Strict jurisdictions (California, Massachusetts, New York, Washington) require third-party verification, blower door tests, and duct leakage tests. Light enforcement jurisdictions may only require the permit pull and one inspector visit.
What Skipping the Permit Costs You
Unpermitted HVAC work seems like a money saver until something goes wrong. Real costs of skipping the permit:
- Voided homeowners insurance: if a fire or other claim involves the HVAC system, insurance can deny payment
- Blocked home sale: buyers inspectors flag unpermitted work, lenders require it resolved before closing
- Forced equipment removal: some jurisdictions require unpermitted HVAC to be torn out and reinstalled correctly
- Fines: $500 to $5,000+ depending on jurisdiction
- Voided manufacturer warranty: most warranties require professional installation by an authorized dealer with proper permits
- Future tax credit ineligibility: federal tax credits required permitted installations (now expired but historical issue)
Permit fees are $100 to $500. Reputable contractors include the permit in their quote automatically. If a contractor offers a discount to skip the permit, walk away.
How to Verify Your Install Is Code-Compliant
Five questions to confirm your contractor is doing code-compliant work:
- "What IECC edition does my jurisdiction enforce?" They should know.
- "Are you pulling a permit? Can I see it after it's issued?" Yes and yes.
- "Did you do a Manual J load calculation? Can I see the report?" Yes to both.
- "What is the AHRI certification number for the indoor and outdoor units?" Look it up at ahridirectory.org to confirm the components are a matched pair.
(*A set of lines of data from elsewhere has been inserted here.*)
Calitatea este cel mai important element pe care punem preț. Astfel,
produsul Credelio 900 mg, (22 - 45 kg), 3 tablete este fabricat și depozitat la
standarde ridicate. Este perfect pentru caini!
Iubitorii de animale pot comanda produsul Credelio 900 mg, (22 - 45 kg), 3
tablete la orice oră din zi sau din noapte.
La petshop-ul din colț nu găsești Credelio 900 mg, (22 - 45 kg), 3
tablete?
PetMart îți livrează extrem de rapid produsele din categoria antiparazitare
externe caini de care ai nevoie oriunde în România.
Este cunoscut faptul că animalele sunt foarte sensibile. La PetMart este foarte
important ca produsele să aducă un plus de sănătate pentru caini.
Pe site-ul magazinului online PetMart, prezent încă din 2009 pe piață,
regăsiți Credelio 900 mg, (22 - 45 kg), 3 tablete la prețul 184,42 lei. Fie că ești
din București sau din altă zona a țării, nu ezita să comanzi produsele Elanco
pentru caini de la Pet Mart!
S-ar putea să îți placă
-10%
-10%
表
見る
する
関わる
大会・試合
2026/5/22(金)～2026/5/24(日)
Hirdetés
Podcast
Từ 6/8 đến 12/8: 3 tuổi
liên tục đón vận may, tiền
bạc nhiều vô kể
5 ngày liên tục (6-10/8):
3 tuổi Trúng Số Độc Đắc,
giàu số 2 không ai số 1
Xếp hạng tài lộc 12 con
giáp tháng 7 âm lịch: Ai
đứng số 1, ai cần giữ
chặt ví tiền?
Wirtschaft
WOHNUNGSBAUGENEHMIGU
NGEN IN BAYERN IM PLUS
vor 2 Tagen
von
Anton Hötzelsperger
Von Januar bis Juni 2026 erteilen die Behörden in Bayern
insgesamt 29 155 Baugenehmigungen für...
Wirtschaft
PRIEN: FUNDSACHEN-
- "Will you perform a duct leakage test and give me the results?" Required under most current IECC editions; should be included.
If your contractor cannot answer these, find a different contractor. Pressure-test the full quote with our HVAC quote analyzer before signing.
Bottom Line
Energy codes are not optional. IECC and ASHRAE 90.1 set the minimum efficiency requirements for HVAC installation in nearly every US jurisdiction. Compliance is enforced through permits and inspections, and skipping the process exposes you to insurance and resale problems.
Confirm your contractor pulls a permit, runs a Manual J load calculation, uses AHRI-matched equipment, and performs the required duct leakage test. Find out which IECC edition your jurisdiction uses (or whether you are in California Title 24 territory) before any major HVAC project. Code compliance protects your home value and your safety.